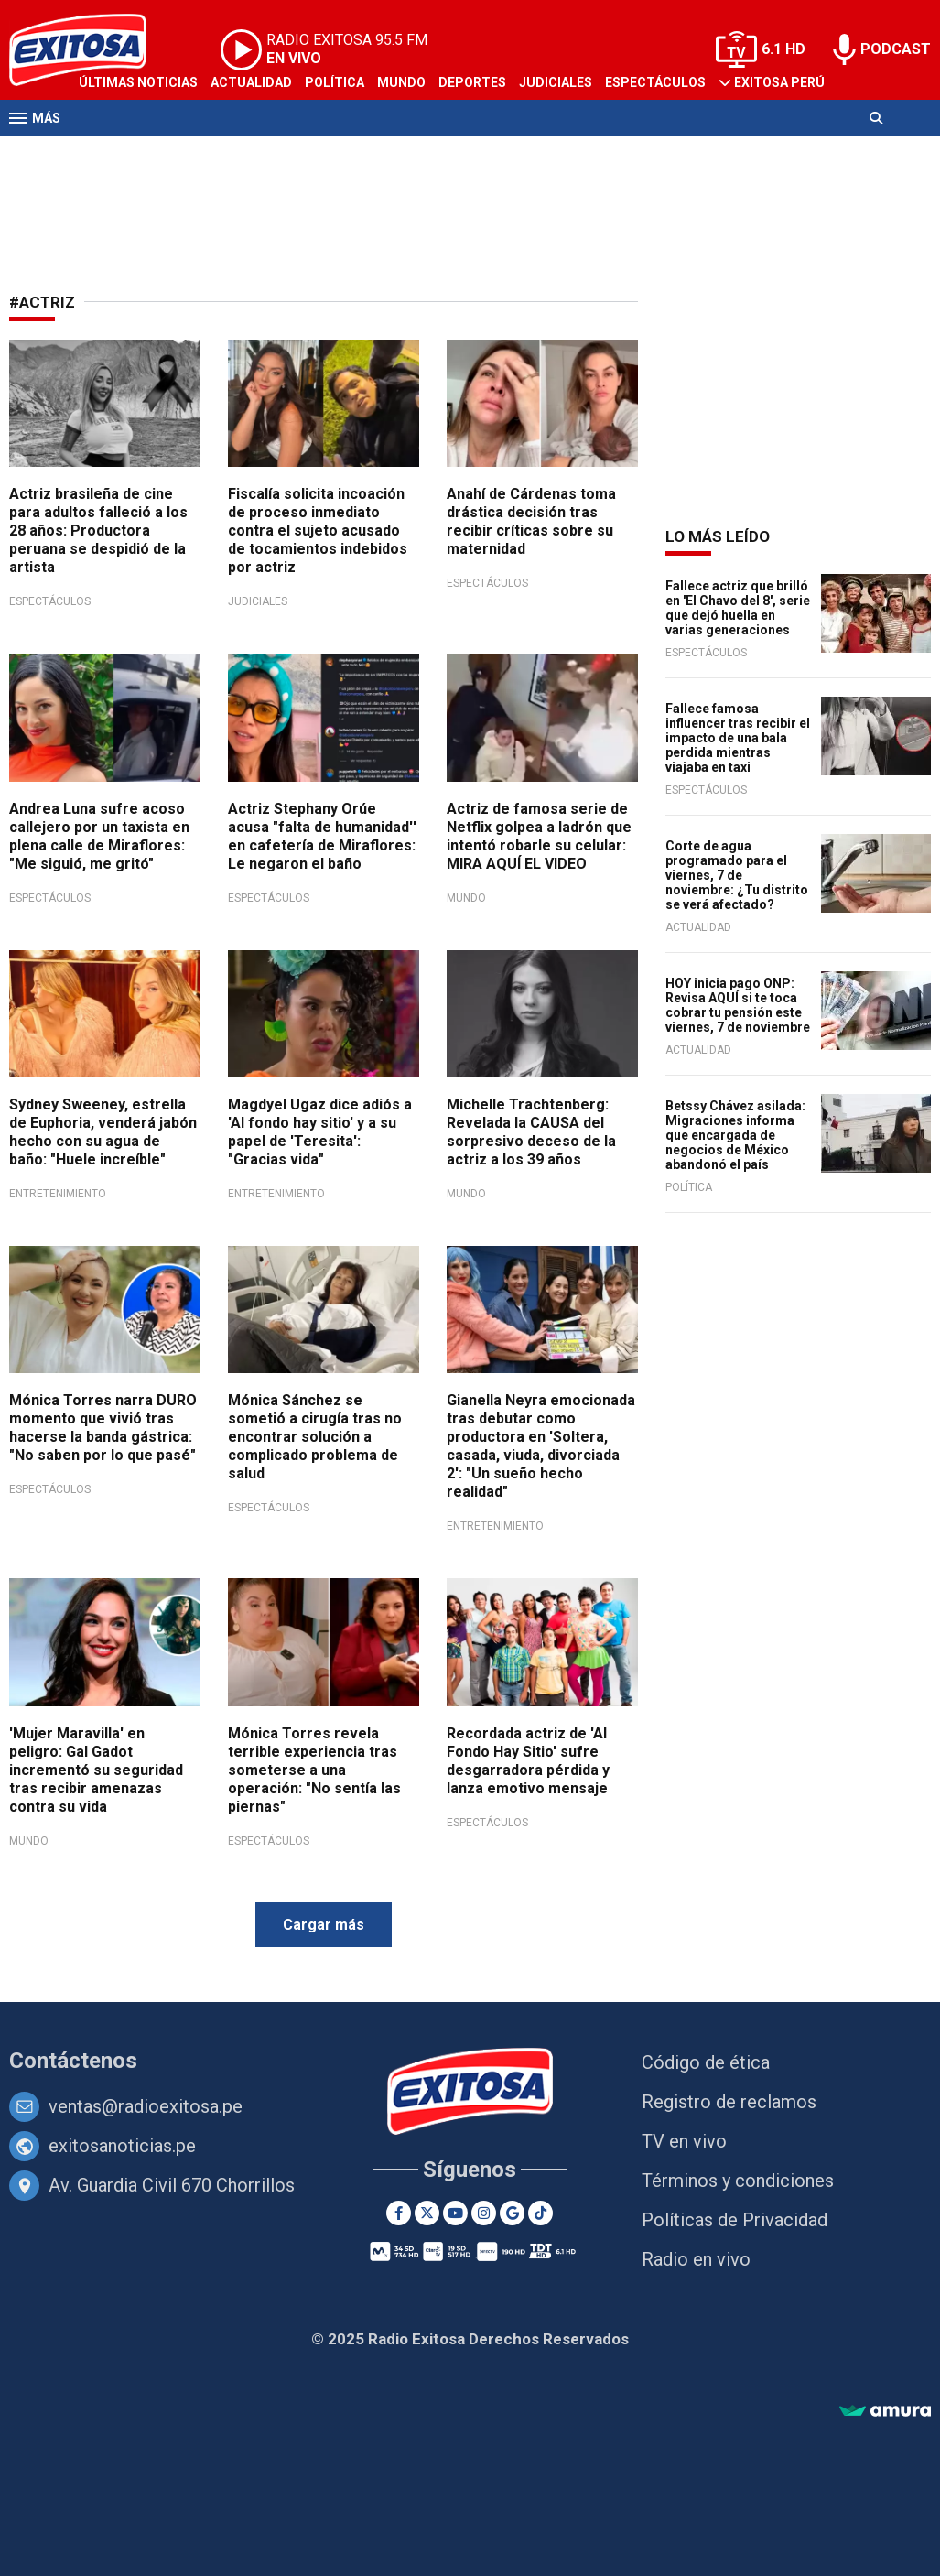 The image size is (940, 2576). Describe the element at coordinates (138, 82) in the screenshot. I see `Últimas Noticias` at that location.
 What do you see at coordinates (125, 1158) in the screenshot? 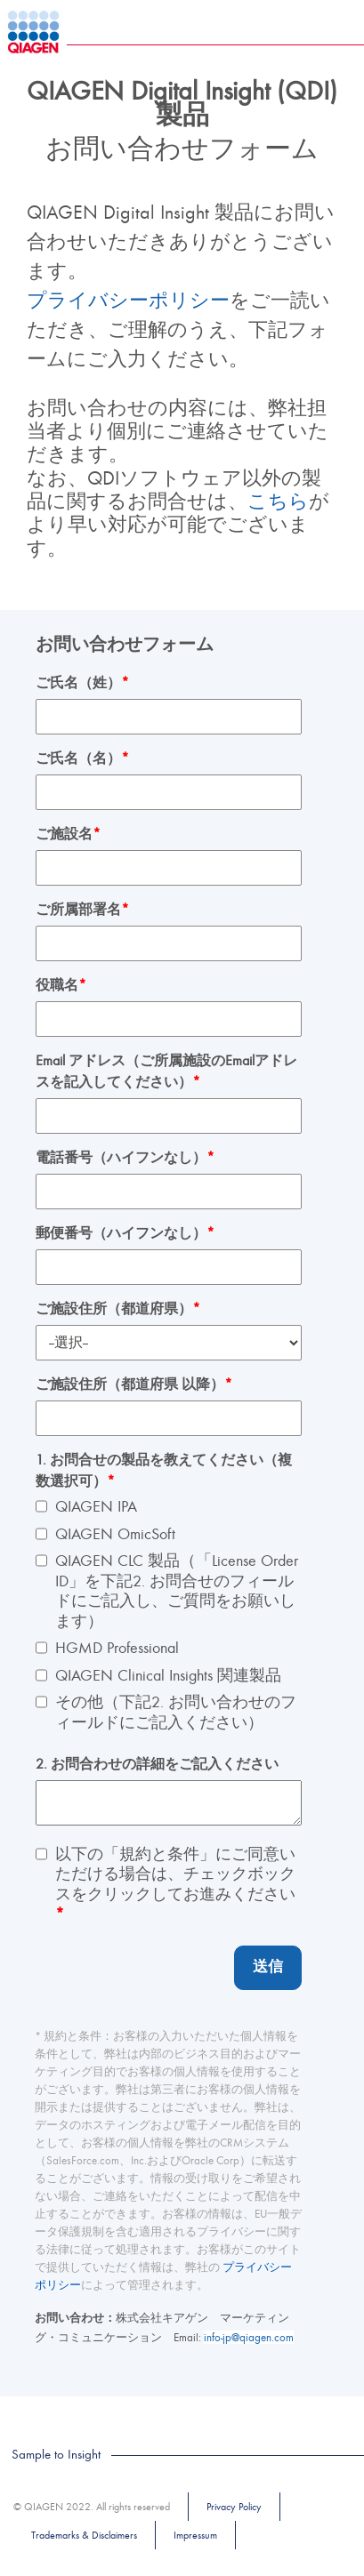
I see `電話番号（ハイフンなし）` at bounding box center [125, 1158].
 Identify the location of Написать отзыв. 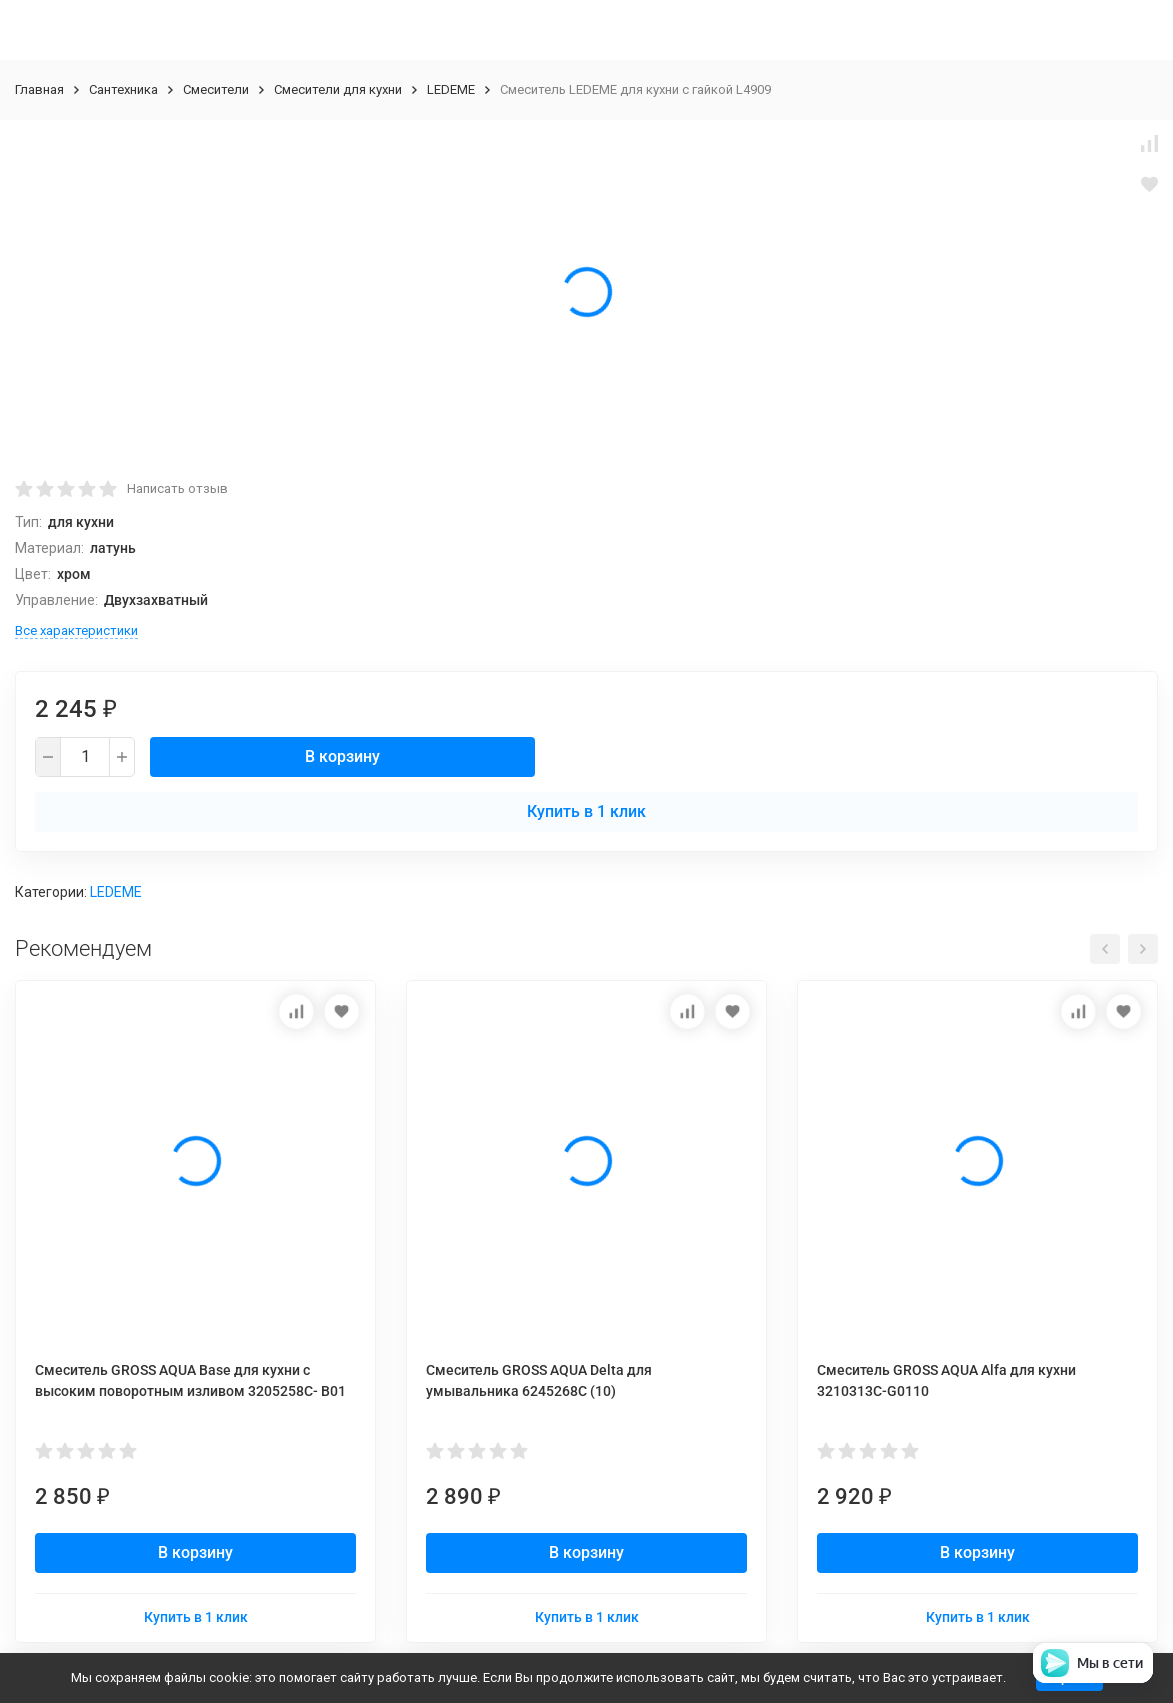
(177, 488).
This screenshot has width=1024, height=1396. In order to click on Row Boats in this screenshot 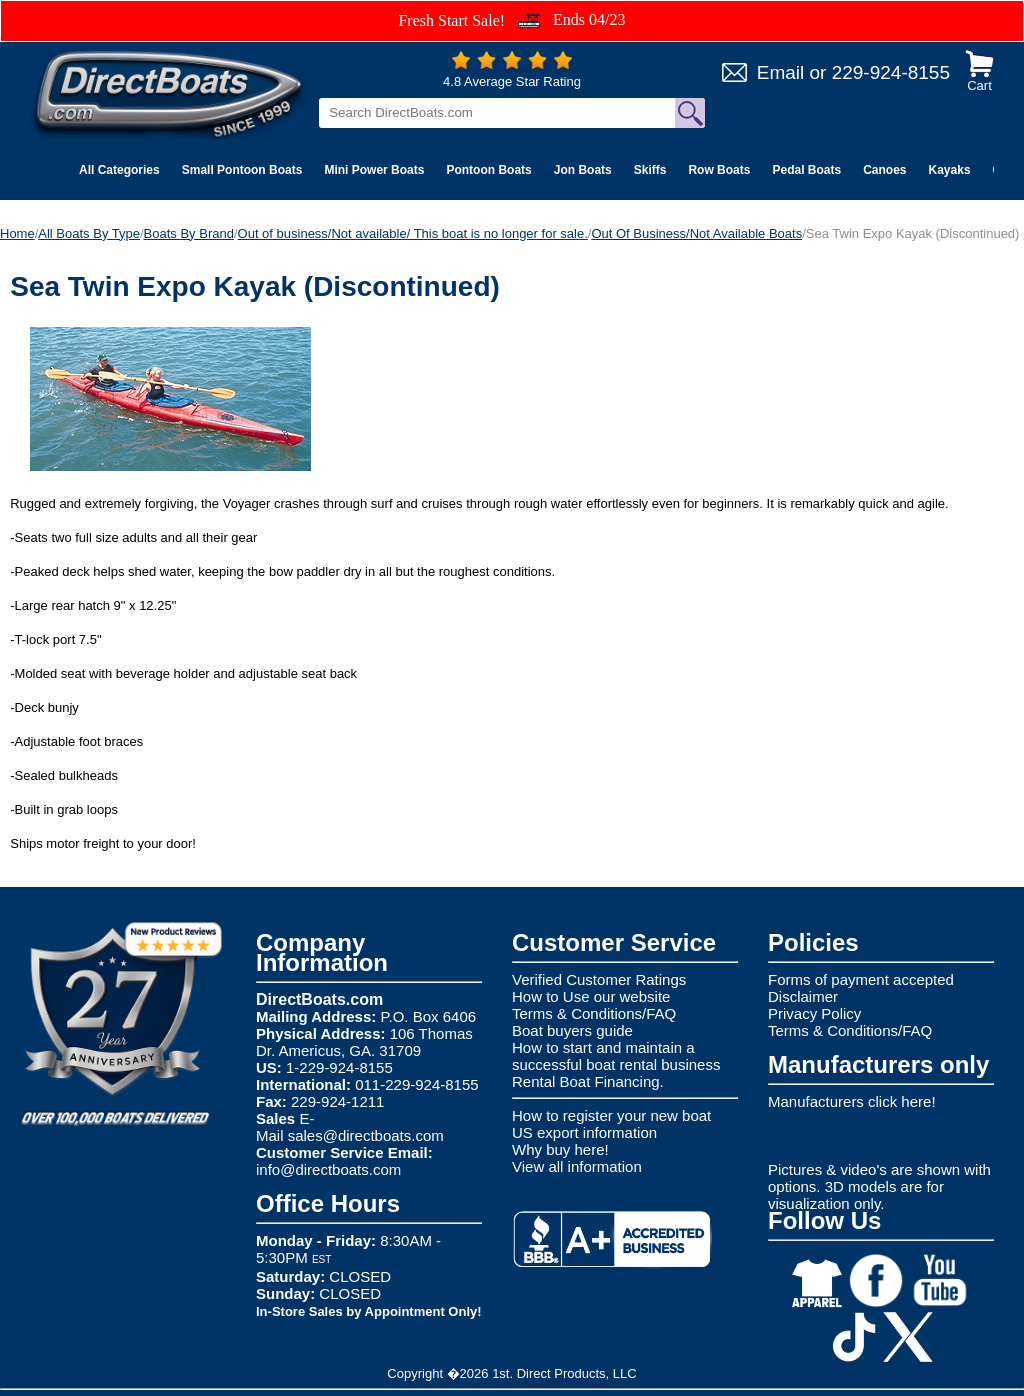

- Task instructions
From the line that contains "What do you" down to the last line of the material above, every line must be repeated exactly, with pictures removed and both end lines included.

- Answer to the problem
 What do you see at coordinates (125, 1158) in the screenshot? 
I see `電話番号（ハイフンなし）` at bounding box center [125, 1158].
 Identify the location of Написать отзыв. 
(177, 488).
This screenshot has width=1024, height=1396. In order to click on Row Boats in this screenshot 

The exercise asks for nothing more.